Se è vero che tali supposizioni non hanno mai trovato riscontro ufficiale negli atti d’indagine sulla morte della principessa Diana, è pur vero che le accuse di razzismo alla famiglia reale lanciate da Harry e Meghan nella famosa intervista rilasciata a Oprah Winfrey e le successive dichiarazioni fatte da Harry nel corso di un documentario condotto e curato sempre dalla conduttrice statunitense hanno dato nuova linfa ai sospetti sull’atteggiamento ostile che Buckingham Palace avrebbe nutrito nei confronti della Principessa, e della persecuzione perpetrata dai media e dai fotografi sempre pronti ad evidenziare comportamenti e situazioni che la rendevano un elemento scomodo e ingombrante per la Corona inglese.

Nel corso del programma di Oprah, dopo aver confessato la decisione di allontanarsi dal Palazzo per non far subire alla moglie lo stesso trattamento riservato a sua madre in seguito alla confessione di Meghan di aver pensato al suicidio, il principe Harry si è spinto addirittura a dichiarare: “Mia madre è stata inseguita fino alla morte perché aveva una relazione con qualcuno che non era bianco”. Un’affermazione che fa molta impressione se pensiamo che, ancora prima del magnate egiziano, almeno da un paio di anni i giornali stavano dando la caccia alla coppia formata da Lady D. e Hasnat Khan, il cardiochirurgo pakistano che la Principessa aveva addirittura intenzione di sposare prima che la loro relazione finisse per volere di lui.

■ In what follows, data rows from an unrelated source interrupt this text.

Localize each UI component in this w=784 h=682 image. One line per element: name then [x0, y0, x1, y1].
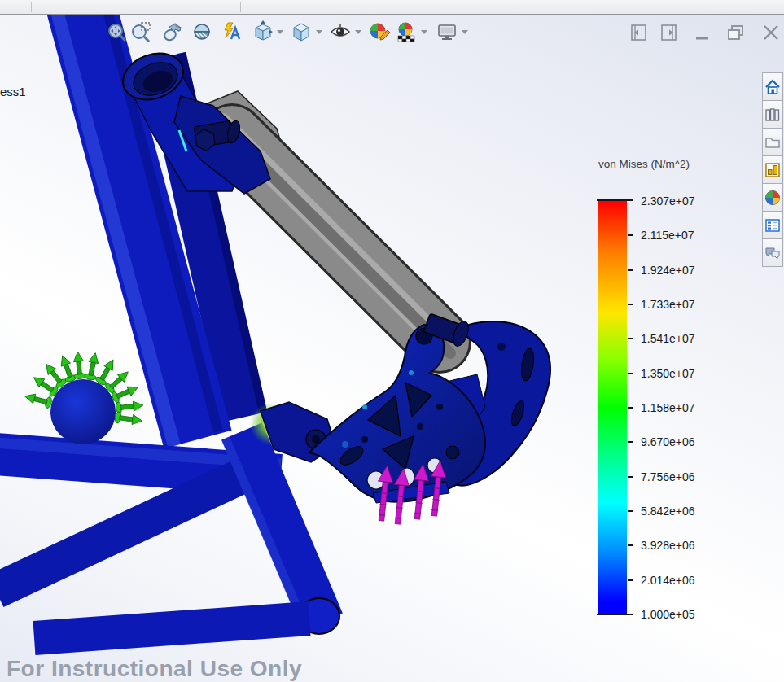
legend-value: 7.756e+06	[641, 470, 730, 483]
zoom-to-area-icon[interactable]	[129, 19, 153, 45]
toolbar-separator	[31, 2, 32, 12]
appearances-ball-icon	[764, 189, 782, 207]
hide-show-items-icon[interactable]	[328, 19, 353, 45]
legend-bottom-line	[597, 614, 633, 615]
tab-design-library[interactable]	[762, 100, 783, 129]
toolbar-separator	[240, 2, 241, 12]
tab-view-palette[interactable]	[762, 155, 783, 184]
legend-tick	[628, 441, 633, 443]
legend-tick	[628, 510, 633, 512]
heads-up-view-toolbar	[104, 19, 471, 45]
legend-value: 2.115e+07	[641, 229, 730, 242]
collapse-pane-right-icon[interactable]	[659, 22, 680, 43]
view-orientation-caret[interactable]	[277, 30, 283, 34]
legend-title: von Mises (N/m^2)	[598, 158, 690, 170]
books-icon	[764, 106, 782, 124]
legend-tick	[628, 476, 633, 478]
legend-tick	[628, 338, 633, 339]
rocker-link[interactable]	[309, 313, 550, 503]
legend-tick	[628, 373, 633, 374]
zoom-to-fit-icon[interactable]	[104, 19, 129, 45]
legend-value: 1.158e+07	[641, 401, 730, 414]
view-settings-icon[interactable]	[435, 19, 459, 45]
hide-show-items-caret[interactable]	[355, 30, 361, 34]
legend-color-bar	[598, 201, 627, 614]
display-style-caret[interactable]	[316, 30, 322, 34]
legend-tick	[628, 407, 633, 409]
legend-value: 1.000e+05	[641, 608, 730, 621]
legend-tick	[628, 304, 633, 305]
command-manager-edge	[0, 0, 784, 15]
minimize-icon[interactable]	[692, 22, 713, 43]
solidworks-simulation-window: ess1 For Instructional Use Only von Mise…	[0, 0, 784, 682]
legend-tick	[628, 269, 633, 271]
legend-value: 1.541e+07	[641, 332, 730, 345]
tab-appearances-scenes[interactable]	[762, 183, 783, 212]
view-orientation-icon[interactable]	[250, 19, 274, 45]
dynamic-annotation-views-icon[interactable]	[219, 19, 243, 45]
legend-tick	[628, 234, 633, 236]
chat-bubbles-icon	[764, 244, 782, 262]
view-settings-caret[interactable]	[462, 30, 468, 34]
properties-list-icon	[764, 216, 782, 234]
view-palette-icon	[764, 161, 782, 179]
legend-value: 9.670e+06	[641, 435, 730, 448]
task-pane-tabs	[762, 73, 784, 267]
tab-custom-properties[interactable]	[762, 211, 783, 239]
collapse-pane-left-icon[interactable]	[629, 22, 650, 43]
close-icon[interactable]	[760, 22, 782, 43]
tab-solidworks-resources[interactable]	[762, 72, 783, 101]
legend-value: 1.733e+07	[641, 298, 730, 311]
legend-value: 1.350e+07	[641, 367, 730, 380]
previous-view-icon[interactable]	[160, 19, 185, 45]
display-style-icon[interactable]	[289, 19, 313, 45]
legend-top-line	[597, 199, 633, 201]
tab-file-explorer[interactable]	[762, 128, 783, 156]
section-view-icon[interactable]	[190, 19, 214, 45]
stress-legend[interactable]: von Mises (N/m^2) 2.307e+07 2.115e+07 1.…	[597, 155, 780, 631]
window-controls	[629, 22, 782, 43]
legend-value: 3.928e+06	[641, 539, 730, 552]
plot-label-fragment: ess1	[0, 85, 26, 98]
folder-icon	[764, 133, 782, 151]
legend-tick	[628, 579, 633, 581]
legend-tick	[628, 544, 633, 546]
legend-value: 1.924e+07	[641, 264, 730, 277]
home-icon	[764, 78, 782, 96]
instructional-watermark: For Instructional Use Only	[7, 656, 302, 682]
legend-value: 2.014e+06	[641, 574, 730, 587]
apply-scene-icon[interactable]	[394, 19, 418, 45]
edit-appearance-icon[interactable]	[367, 19, 392, 45]
tab-solidworks-forum[interactable]	[762, 238, 783, 267]
fixture-arrows[interactable]	[24, 352, 144, 444]
legend-value: 2.307e+07	[641, 195, 730, 208]
apply-scene-caret[interactable]	[421, 30, 427, 34]
legend-value: 5.842e+06	[641, 505, 730, 518]
restore-icon[interactable]	[725, 22, 747, 43]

Il medico ricambiava l’amore della Principessa, ma non era pronto a rinunciare alla sua vita di professionista timido e schivo per finire preda dei continui inseguimenti dei paparazzi e dei giornalisti, che avrebbero per sempre messo fine alla sua esigenza di privacy. Purtroppo la loro storia d’amore che avevano cercato in tutti i modi di proteggere, ma che ormai stava diventando di dominio pubblico, subì una battuta d’arresto e consegnò l’indimenticata Diana al suo destino di Principessa infelice e alquanto sfortunata.

Sotto questa luce le parole del secondogenito di Diana sembrano liberarsi dalle accuse di mania di protagonismo e delirio persecutorio che alcuni gli attribuiscono e, quantomeno, fanno sorgere la certezza che Lady D., seppur morta in un tragico incidente che nessuno ha architettato alle sue spalle, è stata molto amata dalla gente, un po’ meno da chi avrebbe dovuto prendersene cura all’interno della famiglia reale e dai tabloid che avrebbero dovuto continuare a rispettarla come donna, madre e figura pubblica anche dopo il divorzio dal principe Carlo.